Saved data entries:
----

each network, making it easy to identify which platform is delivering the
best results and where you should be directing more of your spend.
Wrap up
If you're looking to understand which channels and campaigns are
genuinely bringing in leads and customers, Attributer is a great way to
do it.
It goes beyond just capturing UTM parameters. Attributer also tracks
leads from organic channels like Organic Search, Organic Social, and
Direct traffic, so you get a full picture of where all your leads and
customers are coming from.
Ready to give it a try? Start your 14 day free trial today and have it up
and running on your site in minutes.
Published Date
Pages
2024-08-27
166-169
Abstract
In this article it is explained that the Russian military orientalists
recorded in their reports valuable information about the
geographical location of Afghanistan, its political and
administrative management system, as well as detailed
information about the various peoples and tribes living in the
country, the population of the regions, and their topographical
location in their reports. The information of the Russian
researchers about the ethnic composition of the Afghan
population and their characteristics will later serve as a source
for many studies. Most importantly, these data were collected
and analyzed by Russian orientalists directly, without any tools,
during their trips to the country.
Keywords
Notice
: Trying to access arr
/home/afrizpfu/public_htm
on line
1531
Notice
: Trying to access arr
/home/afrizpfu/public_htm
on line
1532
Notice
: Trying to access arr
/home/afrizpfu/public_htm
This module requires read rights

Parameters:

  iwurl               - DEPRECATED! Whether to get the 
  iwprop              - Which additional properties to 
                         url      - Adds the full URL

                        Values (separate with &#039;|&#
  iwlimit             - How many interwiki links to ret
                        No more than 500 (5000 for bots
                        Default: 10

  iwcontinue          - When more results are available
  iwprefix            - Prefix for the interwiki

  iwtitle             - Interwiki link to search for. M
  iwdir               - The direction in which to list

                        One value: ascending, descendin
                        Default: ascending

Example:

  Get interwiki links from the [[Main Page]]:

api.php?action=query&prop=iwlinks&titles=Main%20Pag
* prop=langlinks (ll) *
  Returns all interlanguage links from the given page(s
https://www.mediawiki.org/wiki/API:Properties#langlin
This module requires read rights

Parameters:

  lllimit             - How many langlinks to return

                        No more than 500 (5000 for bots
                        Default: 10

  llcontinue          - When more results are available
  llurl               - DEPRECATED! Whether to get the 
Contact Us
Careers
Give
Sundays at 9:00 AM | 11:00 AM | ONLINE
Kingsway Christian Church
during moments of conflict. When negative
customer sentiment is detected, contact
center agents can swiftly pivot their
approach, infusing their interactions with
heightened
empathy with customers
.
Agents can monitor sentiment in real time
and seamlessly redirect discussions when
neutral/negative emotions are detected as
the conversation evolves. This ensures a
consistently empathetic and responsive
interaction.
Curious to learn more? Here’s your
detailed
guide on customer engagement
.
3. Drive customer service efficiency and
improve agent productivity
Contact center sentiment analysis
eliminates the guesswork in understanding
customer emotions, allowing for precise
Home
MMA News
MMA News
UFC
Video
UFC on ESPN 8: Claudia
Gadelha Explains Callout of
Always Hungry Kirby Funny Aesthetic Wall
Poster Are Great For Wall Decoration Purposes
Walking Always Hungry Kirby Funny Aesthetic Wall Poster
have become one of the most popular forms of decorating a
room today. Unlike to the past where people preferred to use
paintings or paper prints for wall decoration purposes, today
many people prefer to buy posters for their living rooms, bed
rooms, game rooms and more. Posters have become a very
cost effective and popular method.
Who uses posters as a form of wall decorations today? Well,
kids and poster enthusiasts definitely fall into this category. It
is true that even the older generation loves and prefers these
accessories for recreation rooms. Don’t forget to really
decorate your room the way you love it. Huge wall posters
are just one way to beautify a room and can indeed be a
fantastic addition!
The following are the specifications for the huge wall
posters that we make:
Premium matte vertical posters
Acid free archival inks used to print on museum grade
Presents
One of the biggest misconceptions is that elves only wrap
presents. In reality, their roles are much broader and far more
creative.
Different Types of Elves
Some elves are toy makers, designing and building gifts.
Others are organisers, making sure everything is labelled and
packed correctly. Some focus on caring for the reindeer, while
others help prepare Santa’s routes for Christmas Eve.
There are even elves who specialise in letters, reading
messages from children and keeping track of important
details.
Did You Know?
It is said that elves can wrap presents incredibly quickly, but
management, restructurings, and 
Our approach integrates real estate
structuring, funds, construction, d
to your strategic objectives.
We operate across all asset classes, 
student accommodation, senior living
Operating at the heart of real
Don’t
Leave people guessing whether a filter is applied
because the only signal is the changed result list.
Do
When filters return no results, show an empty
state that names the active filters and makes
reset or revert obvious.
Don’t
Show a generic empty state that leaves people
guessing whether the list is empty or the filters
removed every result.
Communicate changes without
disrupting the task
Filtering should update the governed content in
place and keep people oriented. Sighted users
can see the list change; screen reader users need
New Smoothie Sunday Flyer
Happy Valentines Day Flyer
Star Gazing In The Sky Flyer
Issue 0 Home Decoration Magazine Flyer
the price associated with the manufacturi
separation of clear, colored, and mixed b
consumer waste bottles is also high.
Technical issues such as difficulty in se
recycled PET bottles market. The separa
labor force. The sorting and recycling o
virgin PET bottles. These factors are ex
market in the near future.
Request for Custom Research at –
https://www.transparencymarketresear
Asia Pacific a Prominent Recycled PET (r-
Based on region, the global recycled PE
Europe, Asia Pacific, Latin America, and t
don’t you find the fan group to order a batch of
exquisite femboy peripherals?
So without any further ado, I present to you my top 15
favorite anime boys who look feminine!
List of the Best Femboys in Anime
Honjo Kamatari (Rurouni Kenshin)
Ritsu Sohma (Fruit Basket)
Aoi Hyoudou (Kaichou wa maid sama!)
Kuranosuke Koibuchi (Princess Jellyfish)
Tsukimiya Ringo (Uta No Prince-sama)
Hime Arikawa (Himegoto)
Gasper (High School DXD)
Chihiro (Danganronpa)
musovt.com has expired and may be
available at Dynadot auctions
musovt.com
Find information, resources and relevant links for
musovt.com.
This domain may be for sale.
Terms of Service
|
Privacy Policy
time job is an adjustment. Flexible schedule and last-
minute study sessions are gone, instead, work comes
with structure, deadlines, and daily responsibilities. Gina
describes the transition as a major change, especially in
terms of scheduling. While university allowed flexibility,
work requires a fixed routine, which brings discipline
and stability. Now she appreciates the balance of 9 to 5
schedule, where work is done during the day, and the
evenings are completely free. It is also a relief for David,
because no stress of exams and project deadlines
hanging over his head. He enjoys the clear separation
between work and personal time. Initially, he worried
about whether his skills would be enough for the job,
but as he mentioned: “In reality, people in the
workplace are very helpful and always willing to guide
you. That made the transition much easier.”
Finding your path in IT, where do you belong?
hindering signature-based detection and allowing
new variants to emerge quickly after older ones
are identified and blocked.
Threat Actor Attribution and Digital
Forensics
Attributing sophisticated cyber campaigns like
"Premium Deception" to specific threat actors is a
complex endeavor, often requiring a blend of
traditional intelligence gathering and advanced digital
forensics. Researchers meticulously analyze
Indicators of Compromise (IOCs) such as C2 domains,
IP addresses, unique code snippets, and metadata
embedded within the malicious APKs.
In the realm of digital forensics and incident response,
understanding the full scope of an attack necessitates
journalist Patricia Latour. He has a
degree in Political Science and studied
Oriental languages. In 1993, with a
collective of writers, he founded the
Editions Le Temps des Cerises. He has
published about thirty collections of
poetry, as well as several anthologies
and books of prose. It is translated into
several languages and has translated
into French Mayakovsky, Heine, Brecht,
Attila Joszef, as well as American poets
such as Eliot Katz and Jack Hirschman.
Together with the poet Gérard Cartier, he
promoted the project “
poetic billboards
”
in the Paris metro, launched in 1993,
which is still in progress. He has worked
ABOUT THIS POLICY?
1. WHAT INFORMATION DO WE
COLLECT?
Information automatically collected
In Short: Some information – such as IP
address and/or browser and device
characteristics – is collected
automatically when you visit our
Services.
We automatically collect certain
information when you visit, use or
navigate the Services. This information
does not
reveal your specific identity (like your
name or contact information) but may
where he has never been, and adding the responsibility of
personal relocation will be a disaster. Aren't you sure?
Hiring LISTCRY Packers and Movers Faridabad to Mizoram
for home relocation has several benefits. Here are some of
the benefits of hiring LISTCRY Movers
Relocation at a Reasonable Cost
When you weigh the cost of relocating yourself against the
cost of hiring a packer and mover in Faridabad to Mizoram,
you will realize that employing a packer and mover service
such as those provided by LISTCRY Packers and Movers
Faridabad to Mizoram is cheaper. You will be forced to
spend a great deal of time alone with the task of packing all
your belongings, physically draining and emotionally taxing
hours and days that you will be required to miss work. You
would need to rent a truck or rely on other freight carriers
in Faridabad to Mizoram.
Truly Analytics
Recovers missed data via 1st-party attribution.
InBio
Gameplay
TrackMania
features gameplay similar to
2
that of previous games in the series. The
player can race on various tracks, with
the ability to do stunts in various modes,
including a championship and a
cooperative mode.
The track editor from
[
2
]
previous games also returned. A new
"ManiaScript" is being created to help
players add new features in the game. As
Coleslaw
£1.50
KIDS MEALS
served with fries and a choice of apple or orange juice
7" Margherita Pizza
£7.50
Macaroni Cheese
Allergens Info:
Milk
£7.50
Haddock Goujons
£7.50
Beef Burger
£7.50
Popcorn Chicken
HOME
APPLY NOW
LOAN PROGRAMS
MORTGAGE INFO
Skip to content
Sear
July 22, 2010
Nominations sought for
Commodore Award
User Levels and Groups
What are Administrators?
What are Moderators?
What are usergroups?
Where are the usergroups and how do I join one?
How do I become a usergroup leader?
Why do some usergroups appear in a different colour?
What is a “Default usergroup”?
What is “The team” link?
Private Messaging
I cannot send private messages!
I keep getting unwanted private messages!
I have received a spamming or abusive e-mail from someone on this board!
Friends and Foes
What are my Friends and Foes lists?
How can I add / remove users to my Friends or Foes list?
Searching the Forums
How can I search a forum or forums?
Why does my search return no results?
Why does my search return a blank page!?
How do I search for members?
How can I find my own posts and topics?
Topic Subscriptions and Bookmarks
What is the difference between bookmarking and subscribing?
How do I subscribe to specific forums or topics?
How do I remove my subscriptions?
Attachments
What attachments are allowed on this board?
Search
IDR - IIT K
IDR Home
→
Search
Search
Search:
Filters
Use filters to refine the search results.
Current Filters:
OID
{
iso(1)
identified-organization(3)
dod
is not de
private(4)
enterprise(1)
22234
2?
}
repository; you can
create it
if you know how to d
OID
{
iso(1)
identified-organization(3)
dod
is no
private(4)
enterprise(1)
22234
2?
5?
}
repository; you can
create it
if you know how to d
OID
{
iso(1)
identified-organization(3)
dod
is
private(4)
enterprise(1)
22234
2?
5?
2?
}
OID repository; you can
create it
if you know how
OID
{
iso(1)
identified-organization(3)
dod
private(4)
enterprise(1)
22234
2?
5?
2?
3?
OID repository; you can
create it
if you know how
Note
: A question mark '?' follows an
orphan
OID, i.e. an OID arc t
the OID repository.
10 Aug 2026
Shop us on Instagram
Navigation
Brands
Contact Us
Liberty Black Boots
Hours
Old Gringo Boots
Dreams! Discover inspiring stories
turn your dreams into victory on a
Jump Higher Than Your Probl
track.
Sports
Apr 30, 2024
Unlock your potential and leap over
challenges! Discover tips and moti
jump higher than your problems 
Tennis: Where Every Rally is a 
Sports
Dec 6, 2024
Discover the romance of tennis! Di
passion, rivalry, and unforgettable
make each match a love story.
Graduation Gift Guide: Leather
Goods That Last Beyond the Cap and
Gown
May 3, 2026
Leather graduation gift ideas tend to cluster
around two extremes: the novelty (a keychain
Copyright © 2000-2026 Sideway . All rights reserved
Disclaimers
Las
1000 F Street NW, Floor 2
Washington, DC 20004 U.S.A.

----

WORK INSTRUCTION – Using the entries above, give again exactly the lines from the line holding "improve agent productivity" through the line holding "Did You Know?". Include both end lines and nothing else.

PROBLEM SOLUTION –
improve agent productivity
Contact center sentiment analysis
eliminates the guesswork in understanding
customer emotions, allowing for precise
Home
MMA News
MMA News
UFC
Video
UFC on ESPN 8: Claudia
Gadelha Explains Callout of
Always Hungry Kirby Funny Aesthetic Wall
Poster Are Great For Wall Decoration Purposes
Walking Always Hungry Kirby Funny Aesthetic Wall Poster
have become one of the most popular forms of decorating a
room today. Unlike to the past where people preferred to use
paintings or paper prints for wall decoration purposes, today
many people prefer to buy posters for their living rooms, bed
rooms, game rooms and more. Posters have become a very
cost effective and popular method.
Who uses posters as a form of wall decorations today? Well,
kids and poster enthusiasts definitely fall into this category. It
is true that even the older generation loves and prefers these
accessories for recreation rooms. Don’t forget to really
decorate your room the way you love it. Huge wall posters
are just one way to beautify a room and can indeed be a
fantastic addition!
The following are the specifications for the huge wall
posters that we make:
Premium matte vertical posters
Acid free archival inks used to print on museum grade
Presents
One of the biggest misconceptions is that elves only wrap
presents. In reality, their roles are much broader and far more
creative.
Different Types of Elves
Some elves are toy makers, designing and building gifts.
Others are organisers, making sure everything is labelled and
packed correctly. Some focus on caring for the reindeer, while
others help prepare Santa’s routes for Christmas Eve.
There are even elves who specialise in letters, reading
messages from children and keeping track of important
details.
Did You Know?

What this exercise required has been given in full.